[Records excerpted from a collection]
----------
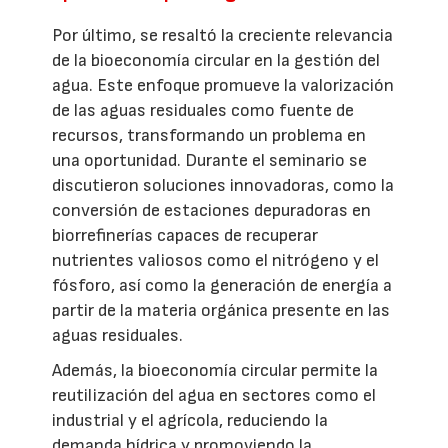
Por último, se resaltó la creciente relevancia
de la bioeconomía circular en la gestión del
agua. Este enfoque promueve la valorización
de las aguas residuales como fuente de
recursos, transformando un problema en
una oportunidad. Durante el seminario se
discutieron soluciones innovadoras, como la
conversión de estaciones depuradoras en
biorrefinerías capaces de recuperar
nutrientes valiosos como el nitrógeno y el
fósforo, así como la generación de energía a
partir de la materia orgánica presente en las
aguas residuales.
Además, la bioeconomía circular permite la
reutilización del agua en sectores como el
industrial y el agrícola, reduciendo la
demanda hídrica y promoviendo la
----------
Task directions | In the entries above, which lines hold the string "aguas"? Report all of them.

Answer area |
de las aguas residuales como fuente de
aguas residuales.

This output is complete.